-- Task to complete --
Transcribe the following records exactly, images excluded.
START Input material
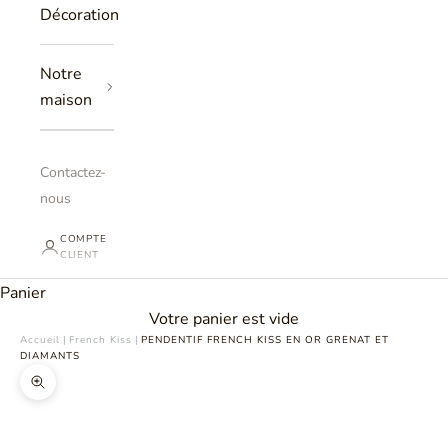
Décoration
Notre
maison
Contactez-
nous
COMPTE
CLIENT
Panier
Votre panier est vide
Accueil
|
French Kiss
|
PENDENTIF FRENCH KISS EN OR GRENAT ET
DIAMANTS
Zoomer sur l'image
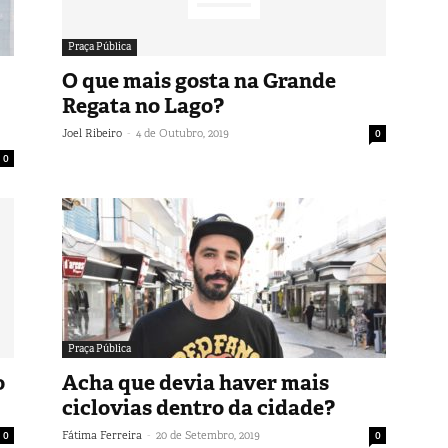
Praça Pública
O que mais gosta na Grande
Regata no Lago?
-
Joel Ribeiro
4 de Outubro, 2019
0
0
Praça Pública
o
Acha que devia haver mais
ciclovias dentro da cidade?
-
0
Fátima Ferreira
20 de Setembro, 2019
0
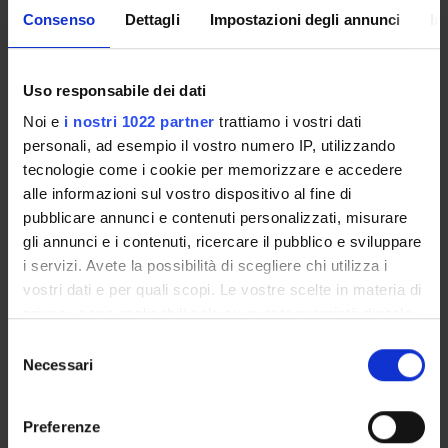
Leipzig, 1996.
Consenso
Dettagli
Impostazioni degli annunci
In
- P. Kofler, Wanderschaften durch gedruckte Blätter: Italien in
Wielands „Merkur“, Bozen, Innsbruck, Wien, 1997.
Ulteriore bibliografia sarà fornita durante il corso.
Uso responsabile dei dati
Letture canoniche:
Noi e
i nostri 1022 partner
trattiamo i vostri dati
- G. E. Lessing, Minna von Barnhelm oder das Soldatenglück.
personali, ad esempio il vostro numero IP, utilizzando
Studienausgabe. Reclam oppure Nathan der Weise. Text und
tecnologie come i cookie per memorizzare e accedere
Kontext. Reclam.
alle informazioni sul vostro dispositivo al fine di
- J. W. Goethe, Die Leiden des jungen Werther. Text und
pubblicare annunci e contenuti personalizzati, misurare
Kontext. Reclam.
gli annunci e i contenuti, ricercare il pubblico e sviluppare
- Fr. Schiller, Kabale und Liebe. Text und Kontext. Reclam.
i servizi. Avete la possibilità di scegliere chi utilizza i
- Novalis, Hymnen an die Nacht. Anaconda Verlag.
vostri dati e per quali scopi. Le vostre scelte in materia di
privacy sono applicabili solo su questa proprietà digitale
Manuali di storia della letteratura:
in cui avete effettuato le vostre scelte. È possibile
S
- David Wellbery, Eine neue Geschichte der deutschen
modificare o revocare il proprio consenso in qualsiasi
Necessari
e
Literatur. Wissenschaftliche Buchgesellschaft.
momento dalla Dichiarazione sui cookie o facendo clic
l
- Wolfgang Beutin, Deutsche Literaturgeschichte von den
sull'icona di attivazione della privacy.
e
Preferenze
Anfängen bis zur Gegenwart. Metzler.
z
END Input material
-- Result of this task --
Décoration
Notre
maison
Contactez-
nous
COMPTE
CLIENT
Panier
Votre panier est vide
Accueil
|
French Kiss
|
PENDENTIF FRENCH KISS EN OR GRENAT ET
DIAMANTS
Zoomer sur l'image
Praça Pública
O que mais gosta na Grande
Regata no Lago?
-
Joel Ribeiro
4 de Outubro, 2019
0
0
Praça Pública
o
Acha que devia haver mais
ciclovias dentro da cidade?
-
0
Fátima Ferreira
20 de Setembro, 2019
0
Leipzig, 1996.
Consenso
Dettagli
Impostazioni degli annunci
In
- P. Kofler, Wanderschaften durch gedruckte Blätter: Italien in
Wielands „Merkur“, Bozen, Innsbruck, Wien, 1997.
Ulteriore bibliografia sarà fornita durante il corso.
Uso responsabile dei dati
Letture canoniche:
Noi e
i nostri 1022 partner
trattiamo i vostri dati
- G. E. Lessing, Minna von Barnhelm oder das Soldatenglück.
personali, ad esempio il vostro numero IP, utilizzando
Studienausgabe. Reclam oppure Nathan der Weise. Text und
tecnologie come i cookie per memorizzare e accedere
Kontext. Reclam.
alle informazioni sul vostro dispositivo al fine di
- J. W. Goethe, Die Leiden des jungen Werther. Text und
pubblicare annunci e contenuti personalizzati, misurare
Kontext. Reclam.
gli annunci e i contenuti, ricercare il pubblico e sviluppare
- Fr. Schiller, Kabale und Liebe. Text und Kontext. Reclam.
i servizi. Avete la possibilità di scegliere chi utilizza i
- Novalis, Hymnen an die Nacht. Anaconda Verlag.
vostri dati e per quali scopi. Le vostre scelte in materia di
privacy sono applicabili solo su questa proprietà digitale
Manuali di storia della letteratura:
in cui avete effettuato le vostre scelte. È possibile
S
- David Wellbery, Eine neue Geschichte der deutschen
modificare o revocare il proprio consenso in qualsiasi
Necessari
e
Literatur. Wissenschaftliche Buchgesellschaft.
momento dalla Dichiarazione sui cookie o facendo clic
l
- Wolfgang Beutin, Deutsche Literaturgeschichte von den
sull'icona di attivazione della privacy.
e
Preferenze
Anfängen bis zur Gegenwart. Metzler.
z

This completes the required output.